Она достала из сумки и швырнула Дорошину чуть ли не в лицо ламинированный прямоугольничек с буквами и цифрами. И Дорошин с преувеличенной вежливостью подписал ей пропуск. Отчего-то видеть Алену ему было невмоготу.
Питер встретил необычным для него морозом и красотой, от которой даже становилось больно дышать. Или виной этому тоже был мороз? Дорошин любил этот город. Почему-то именно в Питере на него накатывало острое и необъяснимое чувство счастья. Оно возникало сразу по выходе с Московского вокзала на площадь Восстания, откуда глазу открывался уходящий вдаль Невский с едва видневшимся вдали шпилем Адмиралтейства, а налево деловито убегала Лиговка, когда-то хулиганская, а теперь до невозможности деловая.
Виктор всегда пытался выкроить время, чтобы пройти весь Невский пешком, постоять перед Казанским собором, заглянуть в знаменитый «Дом книги», который все называли «Домом Зингера», попить кофе в Литературном кафе, пройти под триумфальной аркой Главного штаба на Дворцовую площадь, в тысячный раз вытереть внезапно выступившие при виде Эрмитажа слезы, проведать Медного всадника, если позволяет погода, подняться на Исаакий, а на обратном пути обязательно покормить голубей в Катенькином садике, зимой, впрочем, закрытом для посетителей.

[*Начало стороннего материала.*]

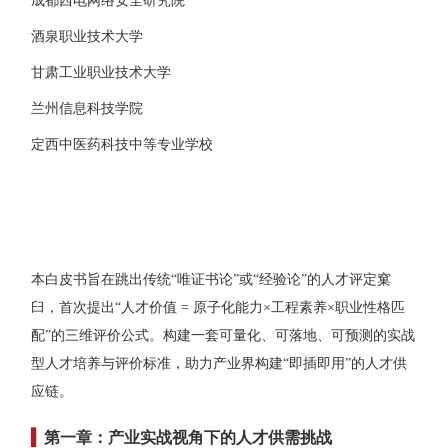
成都西电网络安全研究院
酒泉职业技术大学
甘肃工业职业技术大学
兰州信息科技学院
定西中医药科技中等专业学校
本白皮书旨在跳出传统“唯证书论”或“经验论”的人才评定窠
臼，首次提出“人才价值 = 原子化能力×工程素养×职业性格匹
配”的三维评价公式。构建一套可量化、可落地、可预测的实战
型人才培养与评价标准，助力产业界构建“即插即用”的人才供
应链。
▍
第一章：产业实战视角下的人才供需挑战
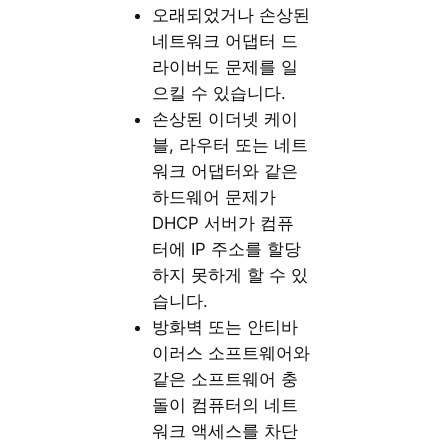
오래되었거나 손상된
네트워크 어댑터 드
라이버도 문제를 일
으킬 수 있습니다.
손상된 이더넷 케이
블, 라우터 또는 네트
워크 어댑터와 같은
하드웨어 문제가
DHCP 서버가 컴퓨
터에 IP 주소를 할당
하지 못하게 할 수 있
습니다.
방화벽 또는 안티바
이러스 소프트웨어와
같은 소프트웨어 충
돌이 컴퓨터의 네트
워크 액세스를 차단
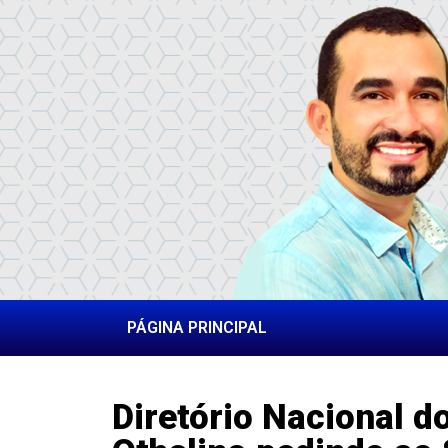
PÁGINA PRINCIPAL
Diretório Nacional d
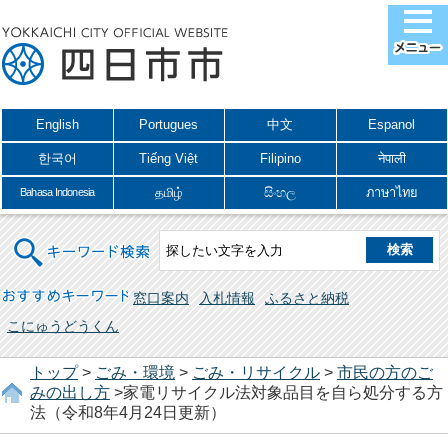
English
Portugues
中文
Espanol
한국어
Tiếng Việt
Filipino
नेपाली
தமிழ்
සිංහල
ภาษาไทย
Bahasa Indonesia
キーワード検索
おすすめキーワード
窓口案内
入札情報
ふるさと納税
こにゅうどうくん
トップ
>
ごみ・環境
>
ごみ・リサイクル
>
市民の方のご
みの出し方
>家電リサイクル法対象品目を自ら処分する方
法（令和8年4月24日更新）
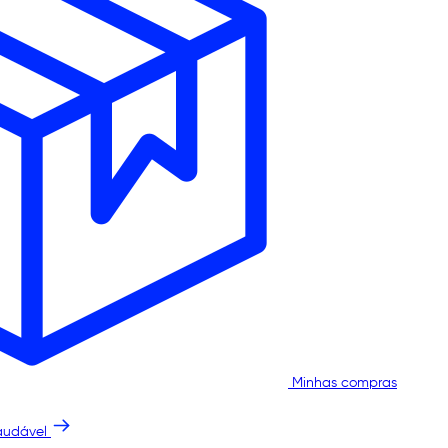
Minhas compras
audável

Он отдавал себе отчет, что его пеший тур по Питеру с головой выдает провинциала, но не стеснялся, поскольку Питер, в отличие от Москвы, не страдал избытком столичности, не высмеивал назойливых и слишком зачастивших приезжих, а спокойно принимал их визиты, если и без особого радушия, то точно с аристократической вежливостью. Эх, настоящие манеры не вытравишь, если они врожденные.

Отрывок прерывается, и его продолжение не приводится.